The judge in Alabama's gambling corruption trial has stopped the prosecution from asking a casino lobbyist whether she knew that indicted Sen. Quinton Ross was receiving $6,600 a month from the Greenetrack gambling complex.
Ross' attorney objected before Country Crossing casino lobbyist Jennifer Pouncy could answer the prosecution's question.
Under questioning by U.S. District Judge Myron Thompson, prosecutor Steve Feaga said he didn't have any reason to believe Pouncy would know about any payment.
The judge stopped Pouncy from answering and told the jury to disregard the question because there was no foundation for it.
Greenetrack is not mentioned in the charges against the nine defendants who are on trial.
A former state senator has testified that indicted Sen. Harri Anne Smith offered him a campaign contribution if he would commit to voting for pro-gambling legislation.
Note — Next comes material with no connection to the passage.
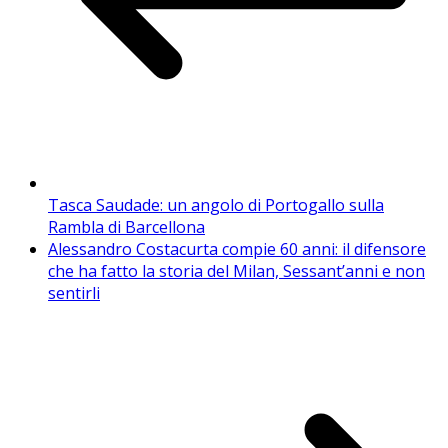
Tasca Saudade: un angolo di Portogallo sulla
Rambla di Barcellona
Alessandro Costacurta compie 60 anni: il difensore
che ha fatto la storia del Milan, Sessant’anni e non
sentirli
Steve French of Mountain Brook testified Friday in Alabama's gambling corruption trial. French said Smith made the offer in the Senate chamber on March 11, 2010. French said he thought Smith had crossed the line and he walked away from her.
French testified that he soon contacted law enforcement to report the conversation.
French voted against the gambling bill when the Senate approved it on March 30, 2010. He lost his re-election bid last year.
Smith is 1 of 9 people on trial on charges accusing them of using campaign contributions to buy and sell votes.